Lonely.
It was a word she had always attached to herself, letting it cling to her uncomfortably like a wet shirt after a torrential downpour. It made her uncomfortable and slightly itchy. She shifted to get used to the feeling, but despite the longevity of it, she could never grow used to the discomfort.
Through the years, she grew into the aching feeling. She could never rise to her full stance as time wore on and at the ripe age of sixteen, she was beginning to feel the crushing weight of breathing every morning when she woke up. It wouldn’t let on as the days passed and she was beginning to break under the pressure of it.
This particular morning as she sat at the kitchen table hiding behind a box of freezer burnt egos, her parents sat before her. She realized where the sadness was bred.
Her mother, a crouched woman at the age of forty-seven looked about ten years older when you took in the creases in her forehead and the bent look of her. She hadn’t genuinely smiled in years and constantly had that lost look of wonder in her eyes – except she wasn’t imagining a great adventure, she was thinking how many miles she wished she could put between herself and this kitchen table. It was a fantasy she had never kept to herself. They say parenting isn’t for all. Her mother took to parenting and loving her child like a cloudy day to a sunny disposition. It didn’t connect well.

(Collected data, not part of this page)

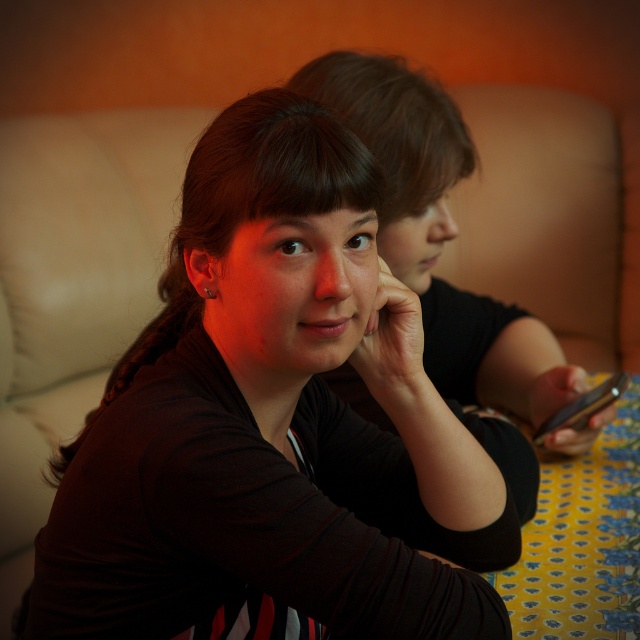 Question: Which point is closer to the camera?

Choices:
 (A) (376, 288)
 (B) (595, 404)

Answer: (A)

Question: Which point is farther from the camera taking this photo?

Choices:
 (A) (515, 516)
 (B) (577, 422)

Answer: (B)

Question: Observing the image, what is the correct spatial positioning of matte black shirt at center in reference to black glossy smartphone at right?

Choices:
 (A) left
 (B) right

Answer: (A)

Question: Can you confirm if matte black shirt at center is bigger than black glossy smartphone at right?

Choices:
 (A) yes
 (B) no

Answer: (A)

Question: Can you confirm if matte black shirt at center is positioned to the left of black glossy smartphone at right?

Choices:
 (A) no
 (B) yes

Answer: (B)

Question: Among these objects, which one is nearest to the camera?

Choices:
 (A) black glossy smartphone at right
 (B) matte black shirt at center

Answer: (B)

Her father was a stern man. He wasn’t stern in a way that was loveable and many (in particular her) wondered if he had every truly loved anyone. His purpose in her life was to criticize and blame.
I love you hadn’t been spoken in over a year and every conversation either ended with tears or with a sticky feeling of disappointment on both ends. It was a feeling she had to peel off of her and every few hours she would find a smudge to aggressively wipe away.
Not being loved or being good enough held its weight in her heart. As she chewed the freezer burnt waffles, she felt the hollowness in her chest. She had to be making a big deal out of nothing. She was being dramatic. That was what her father would tell her anyway. Her mother would avoid the subject and leave the room. So, she stuffed the feeling down. Unable to fully let it come to the surface because to do so would add to the feeling. And she didn’t think she could take any more at the moment.
Anchoring herself to the freezer burnt waffle, her burnt out soul find some solitude in the like item. Both spent and much to quickly.
Soon the table emptied, and the day wore on. The three lost souls making their usual patterns around the shared space and not a single one uttering what was burning deep inside because lonely was their way.
It was all she had ever known, how to orbit this house feeling light years away from her neighbors. At least they were lonely together.